**TASK GOAL:** Please repeat the whole listing exactly, but leave out any picture it holds.

(DATA Opens)

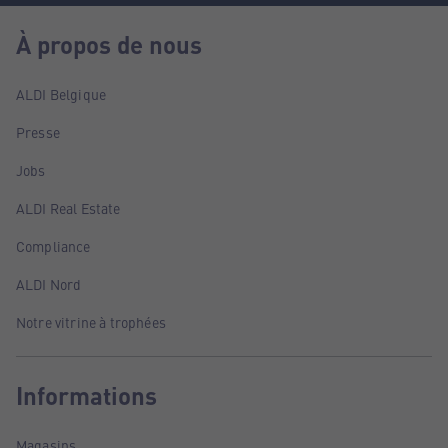
À propos de nous
ALDI Belgique
Presse
Jobs
ALDI Real Estate
Compliance
ALDI Nord
Notre vitrine à trophées
Informations
Magasins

(DATA Closes)

**YOUR SOLUTION:**
À propos de nous
ALDI Belgique
Presse
Jobs
ALDI Real Estate
Compliance
ALDI Nord
Notre vitrine à trophées
Informations
Magasins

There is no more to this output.